Renouveau
Quand une entreprise privée souhaite offrir un édifice flambant neuf à l’université de Tokyo, quoi de plus naturel que de recourir aux services d’un des enseignants de celle-ci pour le dessiner ? C’est ainsi que la firme Daiwa House Corporate, spécialisée dans l’équipement de la maison, fait appel à l’agence Kengo Kuma, connue bien au-delà de l’archipel, pour construire le centre de recherche en informatique ubiquitaire du campus. « Informatique ubiquitaire » ? Une locution qui peut paraître bien compliquée pour un domaine qui fait en réalité partie de notre quotidien : celui où l’accès à l’information est rendu facile et permanent par de petits appareils, tels que les Smartphone ou les tablettes, qui tendent à remplacer les ordinateurs.
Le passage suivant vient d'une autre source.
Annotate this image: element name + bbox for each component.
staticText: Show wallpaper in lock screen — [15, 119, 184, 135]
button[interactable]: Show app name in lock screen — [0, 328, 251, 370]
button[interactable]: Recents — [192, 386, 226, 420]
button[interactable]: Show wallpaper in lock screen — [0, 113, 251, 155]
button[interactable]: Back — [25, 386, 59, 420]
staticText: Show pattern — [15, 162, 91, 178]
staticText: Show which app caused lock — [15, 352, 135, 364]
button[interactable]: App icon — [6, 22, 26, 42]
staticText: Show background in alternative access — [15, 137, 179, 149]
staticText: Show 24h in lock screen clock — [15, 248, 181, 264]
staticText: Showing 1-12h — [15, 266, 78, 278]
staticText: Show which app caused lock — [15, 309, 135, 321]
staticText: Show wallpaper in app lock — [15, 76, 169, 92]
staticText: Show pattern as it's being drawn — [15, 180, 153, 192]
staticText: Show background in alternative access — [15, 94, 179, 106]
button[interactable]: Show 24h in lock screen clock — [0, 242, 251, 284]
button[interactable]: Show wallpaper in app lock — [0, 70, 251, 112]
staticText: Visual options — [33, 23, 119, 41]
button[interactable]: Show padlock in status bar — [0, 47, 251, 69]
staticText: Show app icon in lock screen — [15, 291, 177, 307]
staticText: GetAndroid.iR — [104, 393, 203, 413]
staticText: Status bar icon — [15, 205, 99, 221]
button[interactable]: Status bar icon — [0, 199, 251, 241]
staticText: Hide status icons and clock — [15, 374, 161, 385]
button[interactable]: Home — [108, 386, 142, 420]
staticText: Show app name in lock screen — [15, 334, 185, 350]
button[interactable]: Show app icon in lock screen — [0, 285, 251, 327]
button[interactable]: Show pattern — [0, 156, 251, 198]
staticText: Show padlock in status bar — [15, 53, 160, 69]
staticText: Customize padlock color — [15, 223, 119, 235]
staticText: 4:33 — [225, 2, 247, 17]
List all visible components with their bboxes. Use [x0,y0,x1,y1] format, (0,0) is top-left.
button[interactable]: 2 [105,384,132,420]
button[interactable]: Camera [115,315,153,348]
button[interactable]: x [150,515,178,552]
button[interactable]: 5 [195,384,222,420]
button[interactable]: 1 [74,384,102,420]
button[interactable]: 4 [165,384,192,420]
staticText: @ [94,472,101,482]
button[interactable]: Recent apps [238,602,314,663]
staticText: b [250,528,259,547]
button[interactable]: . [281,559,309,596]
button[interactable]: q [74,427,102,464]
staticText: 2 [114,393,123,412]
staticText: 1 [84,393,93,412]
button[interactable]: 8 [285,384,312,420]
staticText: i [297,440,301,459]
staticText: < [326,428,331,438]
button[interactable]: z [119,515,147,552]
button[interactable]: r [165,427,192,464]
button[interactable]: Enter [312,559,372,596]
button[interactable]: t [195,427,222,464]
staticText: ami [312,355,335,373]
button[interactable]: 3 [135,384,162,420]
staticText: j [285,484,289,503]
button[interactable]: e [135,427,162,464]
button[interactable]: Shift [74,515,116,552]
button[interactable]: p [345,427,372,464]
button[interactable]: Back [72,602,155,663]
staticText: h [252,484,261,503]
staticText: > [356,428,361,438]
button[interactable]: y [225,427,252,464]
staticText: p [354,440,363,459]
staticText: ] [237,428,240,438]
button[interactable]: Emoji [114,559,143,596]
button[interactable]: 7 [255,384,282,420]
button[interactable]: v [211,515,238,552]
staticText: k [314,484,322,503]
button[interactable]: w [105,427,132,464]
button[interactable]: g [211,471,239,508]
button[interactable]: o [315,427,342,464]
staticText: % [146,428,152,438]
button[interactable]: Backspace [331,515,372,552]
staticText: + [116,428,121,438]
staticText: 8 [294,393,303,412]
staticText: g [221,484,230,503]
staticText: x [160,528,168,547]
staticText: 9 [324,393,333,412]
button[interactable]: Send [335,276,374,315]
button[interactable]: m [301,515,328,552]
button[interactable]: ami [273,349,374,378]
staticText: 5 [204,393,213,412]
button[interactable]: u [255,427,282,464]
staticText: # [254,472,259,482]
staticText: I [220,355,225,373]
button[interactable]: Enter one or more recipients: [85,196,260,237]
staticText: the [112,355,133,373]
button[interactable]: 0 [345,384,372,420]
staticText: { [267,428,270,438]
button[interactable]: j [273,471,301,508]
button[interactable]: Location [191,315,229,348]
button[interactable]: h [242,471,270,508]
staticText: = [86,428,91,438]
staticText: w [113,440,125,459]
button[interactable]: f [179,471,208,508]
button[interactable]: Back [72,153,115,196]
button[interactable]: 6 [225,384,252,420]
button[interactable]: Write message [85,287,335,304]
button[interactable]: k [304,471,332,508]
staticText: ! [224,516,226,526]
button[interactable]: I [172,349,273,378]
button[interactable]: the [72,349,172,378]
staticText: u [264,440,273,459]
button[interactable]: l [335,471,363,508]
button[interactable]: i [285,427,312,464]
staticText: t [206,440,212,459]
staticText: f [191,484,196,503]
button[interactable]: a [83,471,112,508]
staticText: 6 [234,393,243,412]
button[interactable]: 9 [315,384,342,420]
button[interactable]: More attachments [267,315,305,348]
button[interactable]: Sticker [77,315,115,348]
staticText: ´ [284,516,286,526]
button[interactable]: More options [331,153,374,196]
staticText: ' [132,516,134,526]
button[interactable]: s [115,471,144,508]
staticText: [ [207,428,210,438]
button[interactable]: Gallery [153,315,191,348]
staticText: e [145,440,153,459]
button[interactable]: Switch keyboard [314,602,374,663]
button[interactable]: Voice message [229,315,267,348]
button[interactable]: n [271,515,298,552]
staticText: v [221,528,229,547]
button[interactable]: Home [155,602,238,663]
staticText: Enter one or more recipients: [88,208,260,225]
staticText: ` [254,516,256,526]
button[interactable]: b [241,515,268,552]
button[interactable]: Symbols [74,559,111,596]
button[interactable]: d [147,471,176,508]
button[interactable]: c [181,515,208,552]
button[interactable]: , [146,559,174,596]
Dans un pays réputé à la pointe de la technologie, il était logique qu’un centre de recherche soit dédié à cette science nouvelle. Le résultat est une construction de 12 mètres de largeur par 57 mètres de longueur, enserrée entre deux bâtiments, une rue étroite et un jardin japonais appartenant à la maison d’hôtes du directeur de l’université. Ce parallélépipède n’est rompu que par un passage en entonnoir, qui scinde son rez-de-chaussée et laisse transparaître les arbres du parc. Sur cette parcelle étriquée, la faille offre respiration et perspectives visuelles dans un contexte urbain dense.
Optimisation parcellaire
Sur 2 700 mètres carrés et cinq étages, l’agence Kengo Kuma & associés installe uniquement des pièces traversantes : seize laboratoires, un amphithéâtre de 126 places, une galerie pour les expositions temporaires, des salles de cours et de conférences. Au rez-de-chaussée, un café amène la convivialité qui manquait dans ce damier suffocant. Pression foncière oblige, deux niveaux se développent en sous-sol, mais bénéficient tout de même d’éclairage naturel – tant que faire se peut – par le biais d’un long puits de lumière situé en contrebas de la façade ouest.
En équilibre instable
Pour dynamiser le bâtiment et ses environs, l’agence Kengo Kuma dessine une façade sur rue inclinée, habillée de strates de bois verticales, qui semble nous inviter à l’effeuiller. Cette déclivité est reprise en sous-face, le plancher du premier niveau s’abaissant lui aussi vers l’angle sud-est, afin de reprendre la pente de l’auditorium situé au-dessus. Grâce à l’apparente légèreté structurelle permise par des poteaux périphériques et un noyau en béton – contenant circulations et sanitaires –, l’équilibre ne semble tenir qu’à un fil.
Écailles boisées
Afin de protéger les deux longues façades vitrées, des brise-soleil ont été installés : grilles métalliques avec plâtre projeté de trois teintes différentes (blanc, beige et marron) pour la façade ouest ; bardeaux ajourés en bois côté est. Ces planchettes de cèdre issues de la région de Tokyo amènent de la douceur au campus minéral. Une impression renforcée par le parement de la sous-face du bâtiment, où ces mêmes tavaillons sont posés selon des inclinaisons variables, à l’image d’un plumage aérien. Le chaleureux matériau se retrouve dans les revêtements intérieurs, notamment dans l’auditorium, où des panneaux de contreplaqué de résineux apportent une amélioration acoustique.
Sous le plumage
Si la composition stratifiée de la façade principale semble régie par le hasard, elle est pourtant le résultat d’un savant assemblage de planchettes de quatre dimensions différentes, de 60 à 110 millimètres de largeur – section maximale pour permettre l’application du traitement anti-feu. Ces bardeaux en cèdre sont assemblés en quatre familles de panneaux de largeur différente, elles-mêmes divisées en trois catégories en fonction du pourcentage d’occultation (de 31 % à 43 %) qui croît ou décroît suivant la présence de vitrages. Ainsi, en partie haute des baies, l’espacement entre les pièces de bois est plus importante qu’en partie aveugle, afin de laisser passer la lumière naturelle. Cet effet de gradation, quasi imperceptible à l’œil nu, donne au projet toute sa justesse. Une délicatesse toute nippone, pour cet architecte de la superposition, de la transparence et de la rationalité, mêlée à une légère dose d’aléatoire.